Ai fini fiscali, anche nei confronti dei professionisti opera la presunzione secondo cui nelle movimentazioni bancarie gli accrediti sospetti equivalgono a compensi percepiti

La Corte di Cassazione, con la sentenza n. 44562/2018, si è pronunciata in materia di movimentazioni bancarie sospette. La vicenda giudiziaria scaturisce dal decreto di sequestro preventivo di circa 1,8 milioni di euro nei confronti di un professionista. Un provvedimento emesso dal Giudice per le indagini preliminari di Locri in relazione a sei reati fiscali.

Il Tribunale del riesame aveva confermato il sequestro solamente in relazione a uno degli illeciti contestati, rideterminando l’ammontare del sequestro in 30.650 euro.
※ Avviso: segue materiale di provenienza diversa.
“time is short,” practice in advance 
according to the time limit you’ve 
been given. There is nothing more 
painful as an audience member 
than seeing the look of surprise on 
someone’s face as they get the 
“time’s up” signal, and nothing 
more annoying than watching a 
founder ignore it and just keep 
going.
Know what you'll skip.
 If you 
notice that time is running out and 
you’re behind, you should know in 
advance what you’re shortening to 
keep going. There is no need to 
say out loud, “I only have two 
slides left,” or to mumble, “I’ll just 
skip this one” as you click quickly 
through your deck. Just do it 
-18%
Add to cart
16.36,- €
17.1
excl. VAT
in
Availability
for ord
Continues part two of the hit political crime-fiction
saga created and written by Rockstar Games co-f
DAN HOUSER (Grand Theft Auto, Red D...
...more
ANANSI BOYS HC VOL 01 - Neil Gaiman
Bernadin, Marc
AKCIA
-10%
A fronte di tale revisione, il Procuratore della Repubblica presso il Tribunale di Locri aveva quindi presentato ricorso per cassazione.
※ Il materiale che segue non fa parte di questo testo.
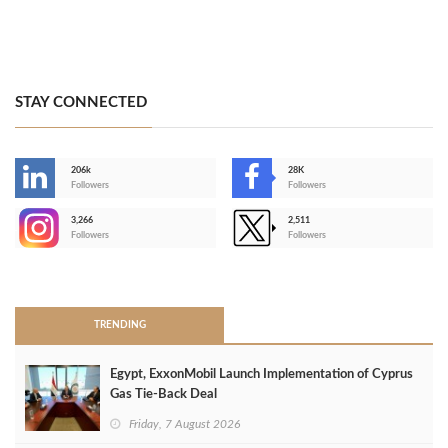
STAY CONNECTED
206k
28K
-
Followers
Followers
3,266
2,511
-
Followers
Followers
>
TRENDING
Egypt, ExxonMobil Launch Implementation of Cyprus
Gas Tie-Back Deal
Friday, 7 August 2026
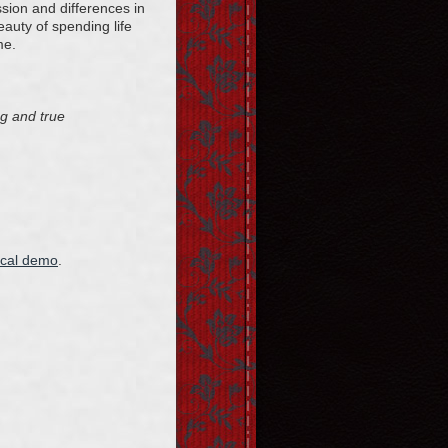
sion and differences in
eauty of spending life
me.
ng and true
ocal demo
.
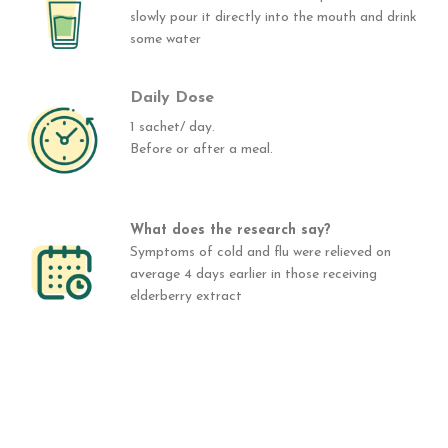
slowly pour it directly into the mouth and drink
some water
Daily Dose
1 sachet/ day.
Before or after a meal.
What does the research say?
Symptoms of cold and flu were relieved on
average 4 days earlier in those receiving
elderberry extract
L’impugnante lamentava l’errata applicazione della normativa vigente in materia. In particolare, a suo avviso, il Giudice aveva ritenuto non operante la presunzione legale secondo cui devono essere considerati come compensi percepiti dal professionista, per i rispettivi anni di imposta, tutti gli accrediti rinvenuti attraverso indagini bancarie sui conti correnti personali e su quelli intestati allo studio professionale dei quali l’indagato non sia stato in grado di giustificare la provenienza.

Una ricostruzione interpretativa, questa, che secondo i Giudici del Palazzaccio è contrastante con la giurisprudenza costituzionale e di legittimità.
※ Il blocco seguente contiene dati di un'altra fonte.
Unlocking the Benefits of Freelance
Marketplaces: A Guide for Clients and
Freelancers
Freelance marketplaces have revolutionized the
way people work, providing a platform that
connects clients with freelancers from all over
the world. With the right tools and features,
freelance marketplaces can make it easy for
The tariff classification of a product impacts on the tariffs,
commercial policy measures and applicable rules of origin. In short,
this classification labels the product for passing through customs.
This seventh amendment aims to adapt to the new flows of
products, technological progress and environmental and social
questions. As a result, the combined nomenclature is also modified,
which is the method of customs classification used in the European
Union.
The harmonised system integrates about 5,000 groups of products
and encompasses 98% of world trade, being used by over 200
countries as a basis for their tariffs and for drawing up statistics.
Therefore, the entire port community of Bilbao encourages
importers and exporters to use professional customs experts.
Gli Ermellini ricordano, infatti, come la Cassazione aveva già affermato in precedenti pronunce l’operatività della presunzione rispetto ai professionisti. Inoltre la Consulta, nel 2014, aveva dichiarato l’illegittimità delle normativa nella parte in cui estendeva ai lavoratori autonomi la citata presunzione, limitatamente ai soli prelevamenti. Restava quindi ferma l’equiparazione tra impresa e professionista con riguardo ai versamenti. Tale orientamento è stato poi recepito dal legislatore con il decreto fiscale n.193/2016.

Per la Suprema Corte, quindi, l’interpretazione del quadro normativo fornita dal Tribunale non era condivisibile. La normativa vigente, infatti, non opera alcuna distinzione tra le varie categorie di contribuenti. Con riferimento ai versamenti effettuati su un conto corrente, quindi, anche il professionista è onerato di provare analiticamente l’estraneità di tali movimenti ai fatti imponibili. Da qui l’annullamento dell’ordinanza impugnata con rinvio al Tribunale per un nuovo giudizio.